PROVIDED DATA Start Marker

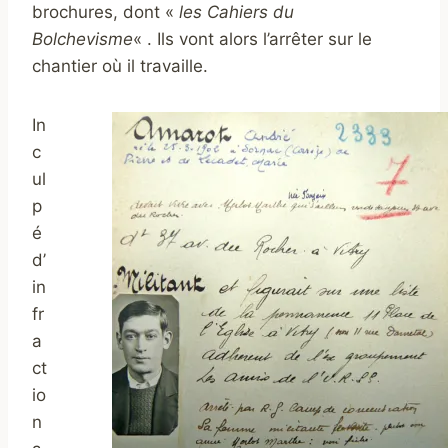
brochures, dont «
les Cahiers du
Bolchevisme
« . Ils vont alors l’arrêter sur le
chantier où il travaille.
In
c
ul
p
é
d’
in
fr
a
ct
io
n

PROVIDED DATA End Marker

### [WORK TO BE COMPLETED]
Before copying, set the pictures aside; then give the records again exactly.

### [OUTPUT BELOW]
brochures, dont «
les Cahiers du
Bolchevisme
« . Ils vont alors l’arrêter sur le
chantier où il travaille.
In
c
ul
p
é
d’
in
fr
a
ct
io
n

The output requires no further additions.